I’ve been doing some business out in Las Cruces, New Mexico recently. This was my first time to visit this part of the United States, and I have to say I’m glad I discovered this part of the world. I had always thought of Southern New Mexico as a desert, and the White Sands National Monument is an impressive desert for sure, but I was quite surprised to discover that there is a robust agricultural economy in this part of the world that produces world class pecans and legendary chile. I had no idea. The agricultural output is reflected in the local cuisine. My hosts have gone to great length to make sure I got the full-monty experience of this unique Southwestern cuisine using fresh ingredients like Hatch chile (The New Mexico legislature has made sure it can only be called “Hatch Chile” if its grown in Hatch, New Mexico).
There are plenty of places you can sample this cuisine. I have to say that my vote for the most authentic combination of cooking and ambience goes to Chope’s which has been located in the Las Cruces suburb of La Mesa since the late 1940’s and is still run by the same family. When I walked into this place, I really thought I had stepped into a page of National Geographic. The chili rellenos were the best I’ve ever had. I’d drive 100 miles out of the way to have lunch here and I said as much in my Trip Advisor post.

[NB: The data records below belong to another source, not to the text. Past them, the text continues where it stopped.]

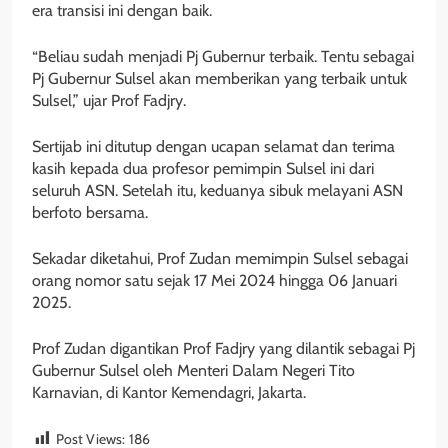
era transisi ini dengan baik.
“Beliau sudah menjadi Pj Gubernur terbaik. Tentu sebagai
Pj Gubernur Sulsel akan memberikan yang terbaik untuk
Sulsel,” ujar Prof Fadjry.
Sertijab ini ditutup dengan ucapan selamat dan terima
kasih kepada dua profesor pemimpin Sulsel ini dari
seluruh ASN. Setelah itu, keduanya sibuk melayani ASN
berfoto bersama.
Sekadar diketahui, Prof Zudan memimpin Sulsel sebagai
orang nomor satu sejak 17 Mei 2024 hingga 06 Januari
2025.
Prof Zudan digantikan Prof Fadjry yang dilantik sebagai Pj
Gubernur Sulsel oleh Menteri Dalam Negeri Tito
Karnavian, di Kantor Kemendagri, Jakarta.
Post Views:
186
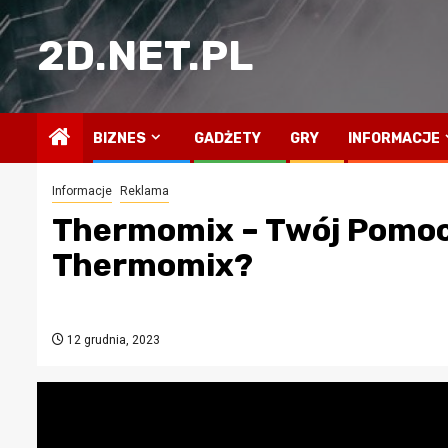
Przejdź
do
2D.NET.PL
treści
BIZNES
GADŻETY
GRY
INFORMACJE
Informacje
Reklama
Thermomix – Twój Pomoc
Thermomix?
12 grudnia, 2023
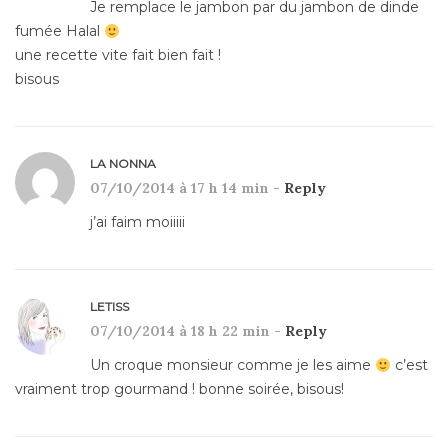
Je remplace le jambon par du jambon de dinde
fumée Halal
une recette vite fait bien fait !
bisous
LA NONNA
07/10/2014 à 17 h 14 min -
Reply
j’ai faim moiiiii
LETISS
07/10/2014 à 18 h 22 min -
Reply
Un croque monsieur comme je les aime
c’est
vraiment trop gourmand ! bonne soirée, bisous!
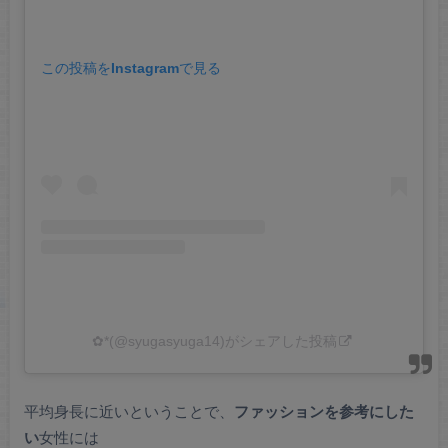
この投稿をInstagramで見る
✿*(@syugasyuga14)がシェアした投稿
平均身長に近いということで、
ファッションを参考にした
い
女性には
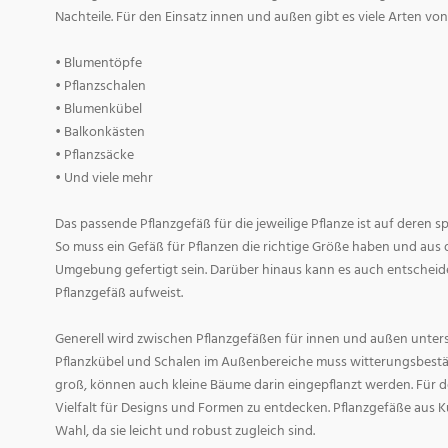
Nachteile. Für den Einsatz innen und außen gibt es viele Arten v
• Blumentöpfe
• Pflanzschalen
• Blumenkübel
• Balkonkästen
• Pflanzsäcke
• Und viele mehr
Das passende Pflanzgefäß für die jeweilige Pflanze ist auf deren 
So muss ein Gefäß für Pflanzen die richtige Größe haben und aus 
Umgebung gefertigt sein. Darüber hinaus kann es auch entscheid
Pflanzgefäß aufweist.
Generell wird zwischen Pflanzgefäßen für innen und außen untersc
Pflanzkübel und Schalen im Außenbereiche muss witterungsbestän
groß, können auch kleine Bäume darin eingepflanzt werden. Für d
Vielfalt für Designs und Formen zu entdecken. Pflanzgefäße aus Ku
Wahl, da sie leicht und robust zugleich sind.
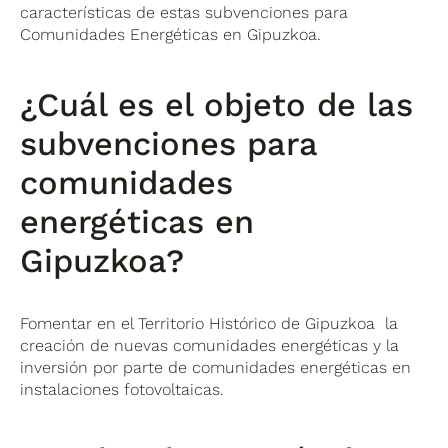
características de estas subvenciones para
Comunidades Energéticas en Gipuzkoa.
¿Cuál es el objeto de las
subvenciones para
comunidades
energéticas en
Gipuzkoa?
Fomentar en el Territorio Histórico de Gipuzkoa la
creación de nuevas comunidades energéticas y la
inversión por parte de comunidades energéticas en
instalaciones fotovoltaicas.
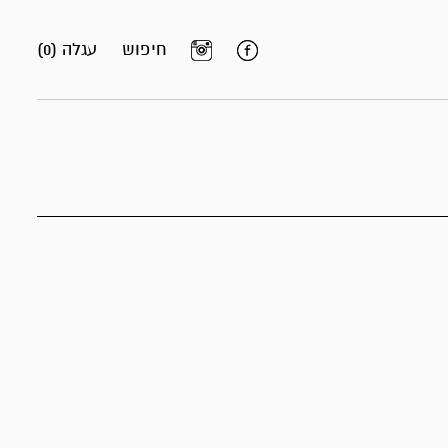
חיפוש
עגלה (0)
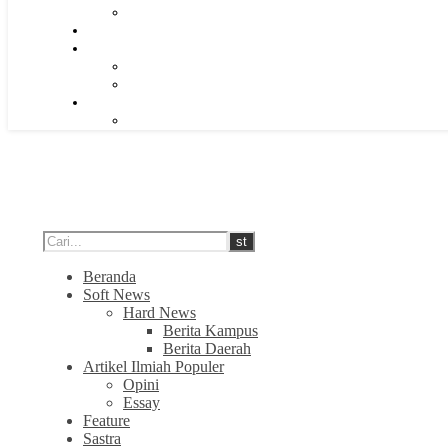
Beranda
Soft News
Hard News
Berita Kampus
Berita Daerah
Artikel Ilmiah Populer
Opini
Essay
Feature
Sastra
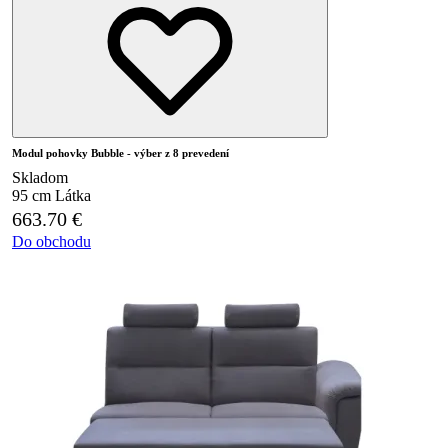
Modul pohovky Bubble - výber z 8 prevedení
Skladom
95 cm
Látka
663.70
€
Do obchodu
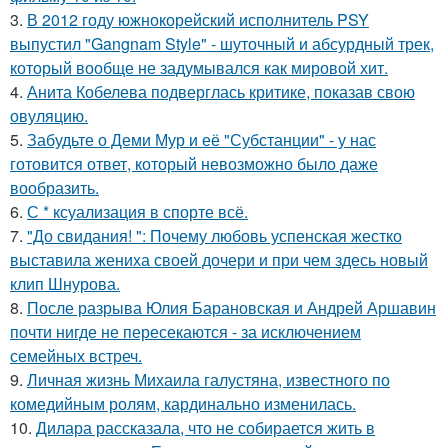
3.
В 2012 году южнокорейский исполнитель PSY
выпустил "Gangnam Style" - шуточный и абсурдный трек,
который вообще не задумывался как мировой хит.
4.
Анита Кобелева подверглась критике, показав свою
овуляцию.
5.
Забудьте о Деми Мур и её "Субстанции" - у нас
готовится ответ, который невозможно было даже
вообразить.
6.
С * ксуализация в спорте всё.
7.
"До свидания! ": Почему любовь успенская жестко
выставила жениха своей дочери и при чем здесь новый
клип Шнурова.
8.
После разрыва Юлия Барановская и Андрей Аршавин
почти нигде не пересекаются - за исключением
семейных встреч.
9.
Личная жизнь Михаила галустяна, известного по
комедийным ролям, кардинально изменилась.
10.
Дилара рассказала, что не собирается жить в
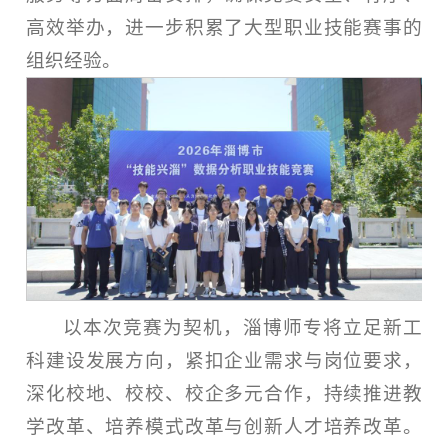
高效举办，进一步积累了大型职业技能赛事的
组织经验。
以本次竞赛为契机，淄博师专将立足新工
科建设发展方向，紧扣企业需求与岗位要求，
深化校地、校校、校企多元合作，持续推进教
学改革、培养模式改革与创新人才培养改革。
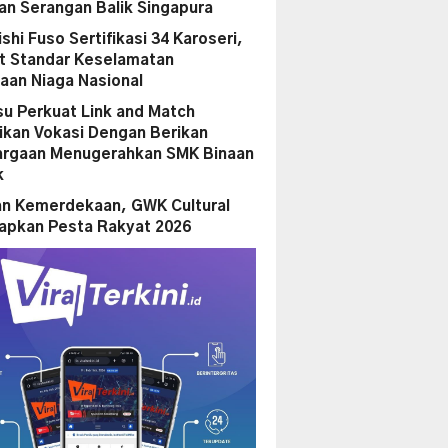
n Serangan Balik Singapura
shi Fuso Sertifikasi 34 Karoseri,
t Standar Keselamatan
aan Niaga Nasional
su Perkuat Link and Match
ikan Vokasi Dengan Berikan
rgaan Menugerahkan SMK Binaan
k
n Kemerdekaan, GWK Cultural
iapkan Pesta Rakyat 2026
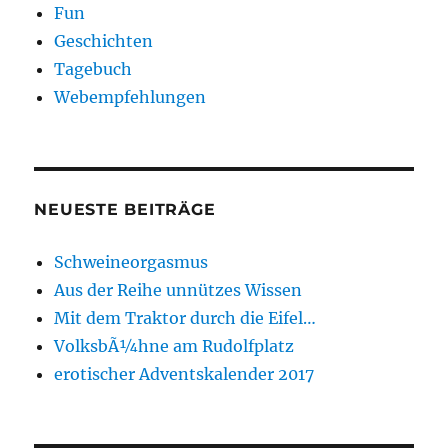
Fun
Geschichten
Tagebuch
Webempfehlungen
NEUESTE BEITRÄGE
Schweineorgasmus
Aus der Reihe unnützes Wissen
Mit dem Traktor durch die Eifel…
VolksbÃ¼hne am Rudolfplatz
erotischer Adventskalender 2017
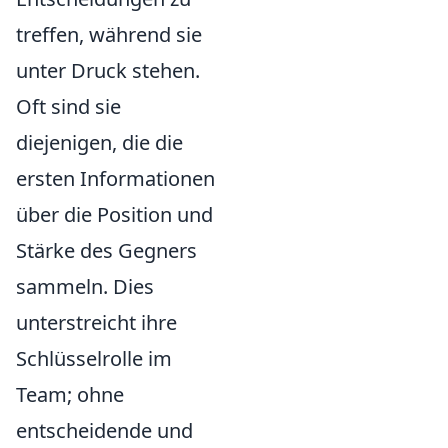
treffen, während sie
unter Druck stehen.
Oft sind sie
diejenigen, die die
ersten Informationen
über die Position und
Stärke des Gegners
sammeln. Dies
unterstreicht ihre
Schlüsselrolle im
Team; ohne
entscheidende und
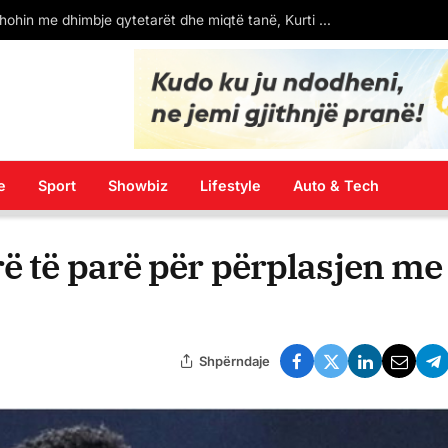
esazhi që lanë protestuesit në Bulevard (FOTO)
e
Sport
Showbiz
Lifestyle
Auto & Tech
ë të parë për përplasjen me
Shpërndaje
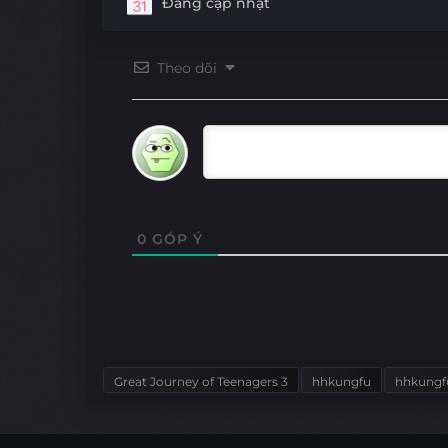
Đang cập nhật
Theo dõi
0
GÓP Ý
Great Journey of Teenagers 3
hhkungfu
hhkungf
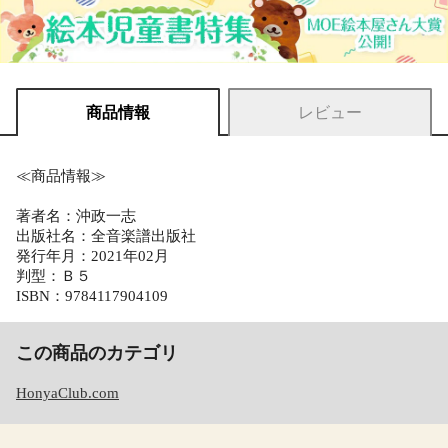
商品情報
レビュー
≪商品情報≫
著者名：沖政一志
出版社名：全音楽譜出版社
発行年月：2021年02月
判型：Ｂ５
ISBN：9784117904109
この商品のカテゴリ
HonyaClub.com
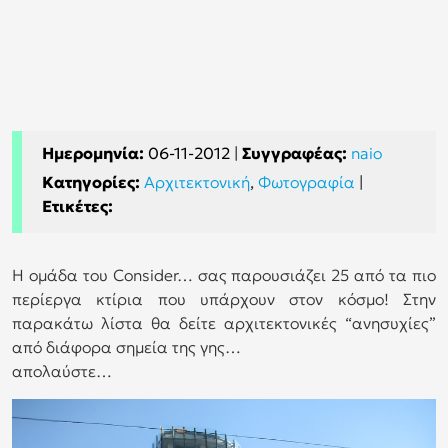
Ημερομηνία:
06-11-2012
|
Συγγραφέας:
naio
Κατηγορίες:
Αρχιτεκτονική
,
Φωτογραφία
|
Ετικέτες:
Η ομάδα του Consider… σας παρουσιάζει 25 από τα πιο
περίεργα κτίρια που υπάρχουν στον κόσμο! Στην
παρακάτω λίστα θα δείτε αρχιτεκτονικές “ανησυχίες”
από διάφορα σημεία της γης…
απολαύστε…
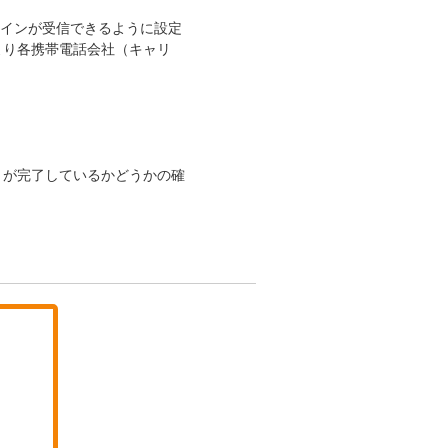
ドメインが受信できるように設定
より各携帯電話会社（キャリ
きが完了しているかどうかの確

Pecans are an even bigger part of the local economy than chili. There is something about the local soil in the area that gives these pecans a unique flavor, so the samples I brought back to the crew in Little Rock lasted about one day. While I think it’s hard to improve on raw pecans, there are lots of interesting things that can be done using pecans as a
key ingredient. My friend Heather Salopek has created a thriving on-line business combining pecans from the family pecan orchards with a huge variety of other ingredients (like green chili) to make really interesting confections that make great gifts. The caramel pecan turtles she gave me as samples didn’t make it back to Little Rock.